Records provided Start Marker
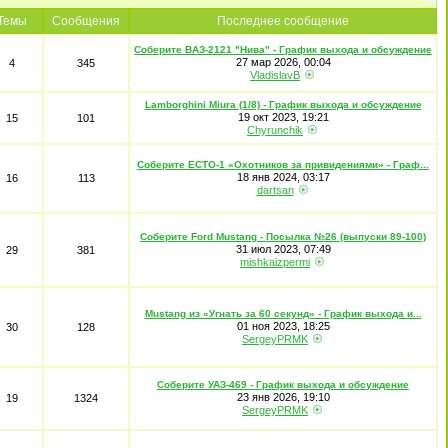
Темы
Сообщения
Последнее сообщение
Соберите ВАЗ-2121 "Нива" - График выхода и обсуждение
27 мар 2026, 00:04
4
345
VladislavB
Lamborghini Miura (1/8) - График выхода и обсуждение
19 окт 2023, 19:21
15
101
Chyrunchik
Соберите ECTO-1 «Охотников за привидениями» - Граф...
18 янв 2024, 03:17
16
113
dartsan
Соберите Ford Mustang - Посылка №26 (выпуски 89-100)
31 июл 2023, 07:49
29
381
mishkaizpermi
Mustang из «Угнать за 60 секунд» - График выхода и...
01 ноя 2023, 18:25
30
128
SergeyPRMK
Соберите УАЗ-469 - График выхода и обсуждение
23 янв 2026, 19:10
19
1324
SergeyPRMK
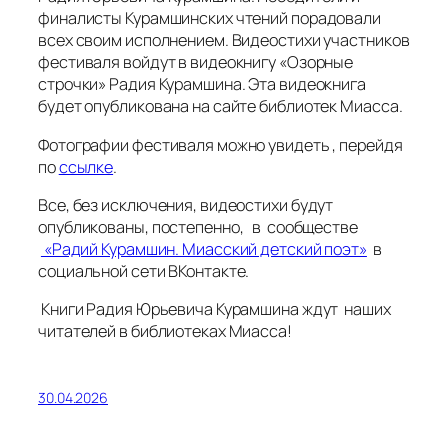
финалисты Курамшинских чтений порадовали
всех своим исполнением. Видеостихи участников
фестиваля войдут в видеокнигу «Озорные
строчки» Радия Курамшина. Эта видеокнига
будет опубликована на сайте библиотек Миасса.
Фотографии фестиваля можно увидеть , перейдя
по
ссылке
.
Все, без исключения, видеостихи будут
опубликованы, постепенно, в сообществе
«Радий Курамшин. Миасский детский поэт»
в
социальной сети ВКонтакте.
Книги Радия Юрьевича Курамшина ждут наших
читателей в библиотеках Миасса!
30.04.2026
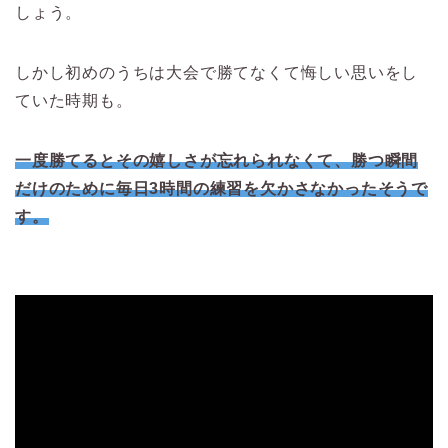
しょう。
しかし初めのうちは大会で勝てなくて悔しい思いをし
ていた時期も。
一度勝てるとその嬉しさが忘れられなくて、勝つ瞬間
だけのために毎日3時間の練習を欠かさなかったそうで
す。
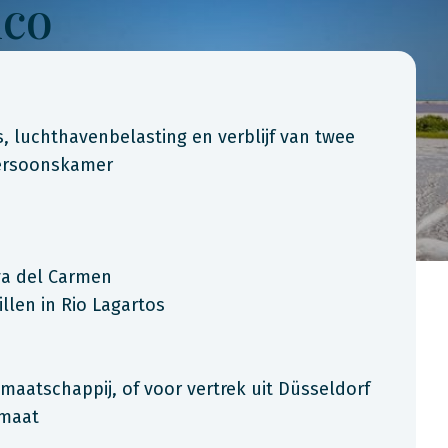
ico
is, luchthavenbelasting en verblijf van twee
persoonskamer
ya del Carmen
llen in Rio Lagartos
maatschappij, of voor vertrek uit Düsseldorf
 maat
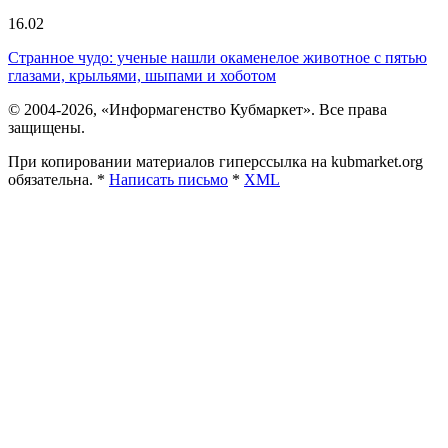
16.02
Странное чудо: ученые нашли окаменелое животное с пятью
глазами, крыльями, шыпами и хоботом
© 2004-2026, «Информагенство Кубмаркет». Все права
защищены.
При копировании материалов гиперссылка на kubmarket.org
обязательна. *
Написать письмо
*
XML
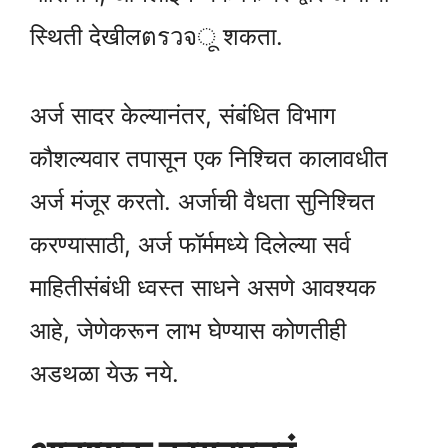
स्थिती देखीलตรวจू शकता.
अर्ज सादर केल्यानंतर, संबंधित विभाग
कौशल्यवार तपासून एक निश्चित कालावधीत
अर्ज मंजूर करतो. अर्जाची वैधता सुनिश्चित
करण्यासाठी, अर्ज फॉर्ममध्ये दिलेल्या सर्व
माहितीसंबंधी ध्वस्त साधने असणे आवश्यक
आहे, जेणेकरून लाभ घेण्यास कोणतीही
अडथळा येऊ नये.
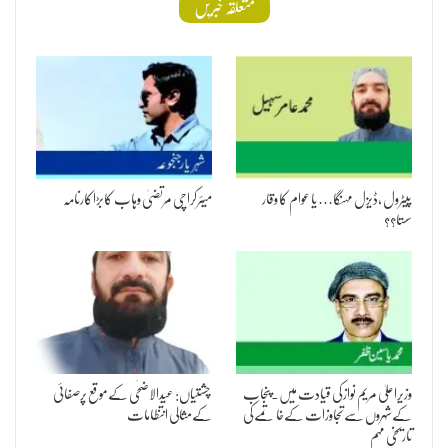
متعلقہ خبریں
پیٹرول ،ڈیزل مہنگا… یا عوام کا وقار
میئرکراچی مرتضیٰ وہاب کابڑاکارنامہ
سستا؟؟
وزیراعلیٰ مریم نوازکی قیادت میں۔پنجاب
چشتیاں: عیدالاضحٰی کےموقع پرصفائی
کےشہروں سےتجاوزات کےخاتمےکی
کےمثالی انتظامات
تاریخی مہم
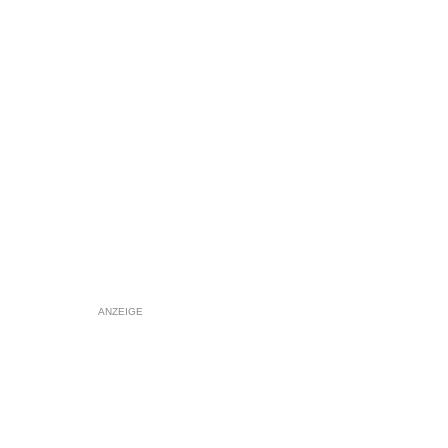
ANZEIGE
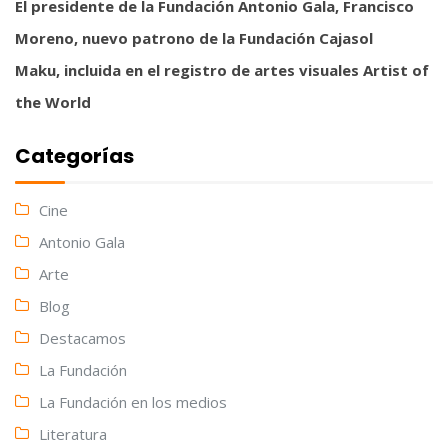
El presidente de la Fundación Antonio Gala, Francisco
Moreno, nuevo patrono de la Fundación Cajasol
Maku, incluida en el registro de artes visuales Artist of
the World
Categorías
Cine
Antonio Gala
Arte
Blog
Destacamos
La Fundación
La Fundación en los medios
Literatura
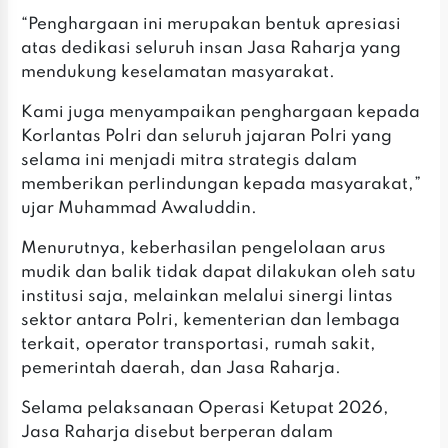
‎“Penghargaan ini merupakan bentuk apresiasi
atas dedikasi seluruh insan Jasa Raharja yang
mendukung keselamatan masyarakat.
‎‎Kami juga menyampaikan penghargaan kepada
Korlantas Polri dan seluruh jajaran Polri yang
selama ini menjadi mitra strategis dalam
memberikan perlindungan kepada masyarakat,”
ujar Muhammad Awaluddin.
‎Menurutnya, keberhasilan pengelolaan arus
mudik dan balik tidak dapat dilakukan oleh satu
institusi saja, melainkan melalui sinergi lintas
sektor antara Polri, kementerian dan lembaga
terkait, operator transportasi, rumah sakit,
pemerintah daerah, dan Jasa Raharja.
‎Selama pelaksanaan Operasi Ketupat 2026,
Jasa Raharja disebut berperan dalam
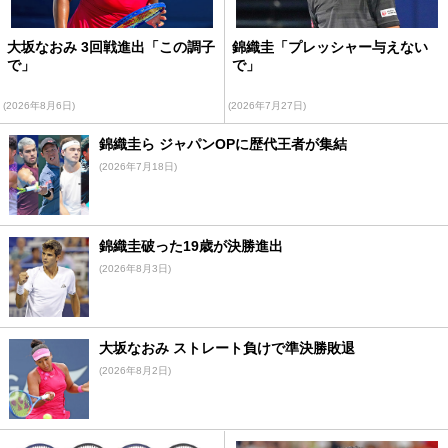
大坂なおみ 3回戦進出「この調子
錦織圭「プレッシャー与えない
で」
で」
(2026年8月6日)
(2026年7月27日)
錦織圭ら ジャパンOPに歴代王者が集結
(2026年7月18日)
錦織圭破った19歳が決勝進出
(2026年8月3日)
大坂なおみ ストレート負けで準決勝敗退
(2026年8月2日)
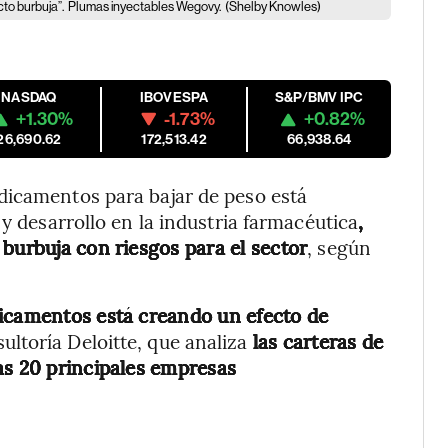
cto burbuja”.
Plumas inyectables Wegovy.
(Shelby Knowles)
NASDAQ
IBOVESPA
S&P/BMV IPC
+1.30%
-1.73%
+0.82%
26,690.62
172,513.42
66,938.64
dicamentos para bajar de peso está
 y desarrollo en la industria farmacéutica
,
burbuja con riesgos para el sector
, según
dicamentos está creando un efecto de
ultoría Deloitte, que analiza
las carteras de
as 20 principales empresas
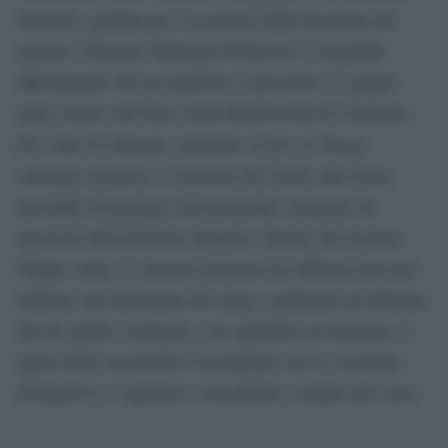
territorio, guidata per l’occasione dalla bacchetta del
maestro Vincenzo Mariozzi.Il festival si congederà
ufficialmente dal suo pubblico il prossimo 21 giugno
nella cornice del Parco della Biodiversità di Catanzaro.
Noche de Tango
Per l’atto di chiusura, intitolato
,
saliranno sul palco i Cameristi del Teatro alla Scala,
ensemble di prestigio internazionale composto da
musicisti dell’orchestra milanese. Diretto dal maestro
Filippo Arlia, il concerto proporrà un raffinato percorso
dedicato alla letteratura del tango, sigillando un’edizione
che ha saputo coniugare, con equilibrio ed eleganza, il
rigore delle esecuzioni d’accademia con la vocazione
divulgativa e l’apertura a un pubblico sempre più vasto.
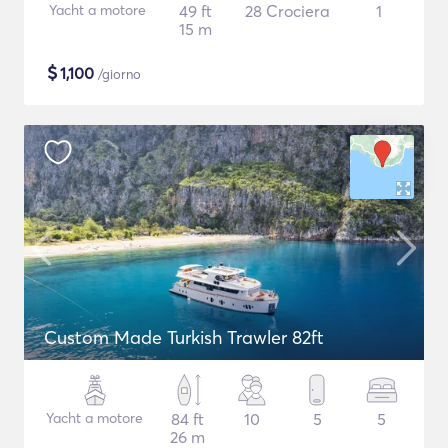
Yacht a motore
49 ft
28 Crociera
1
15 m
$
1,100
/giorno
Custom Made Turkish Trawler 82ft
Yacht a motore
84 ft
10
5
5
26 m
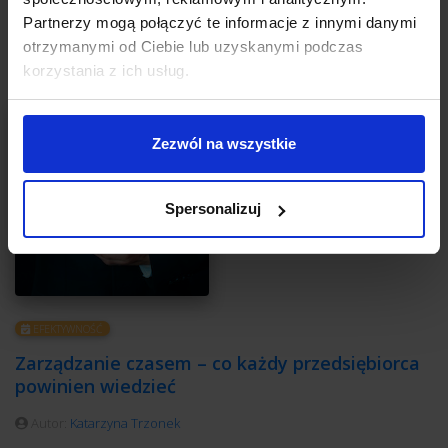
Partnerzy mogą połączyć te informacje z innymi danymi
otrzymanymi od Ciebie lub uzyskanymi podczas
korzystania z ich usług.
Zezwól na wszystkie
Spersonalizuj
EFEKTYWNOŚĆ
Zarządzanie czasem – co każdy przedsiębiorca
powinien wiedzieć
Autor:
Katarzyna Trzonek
Records provided End Marker
> _Work instruction_
Restate the data exactly, though only from the line that contains "che ha saputo" through its last line, both ends included and with the pictures left out.

> _Response area_
che ha saputo coniugare, con equilibrio ed eleganza, il
rigore delle esecuzioni d’accademia con la vocazione
divulgativa e l’apertura a un pubblico sempre più vasto.
Yacht a motore
49 ft
28 Crociera
1
15 m
$
1,100
/giorno
Custom Made Turkish Trawler 82ft
Yacht a motore
84 ft
10
5
5
26 m
Partnerzy mogą połączyć te informacje z innymi danymi
otrzymanymi od Ciebie lub uzyskanymi podczas
korzystania z ich usług.
Zezwól na wszystkie
Spersonalizuj
EFEKTYWNOŚĆ
Zarządzanie czasem – co każdy przedsiębiorca
powinien wiedzieć
Autor:
Katarzyna Trzonek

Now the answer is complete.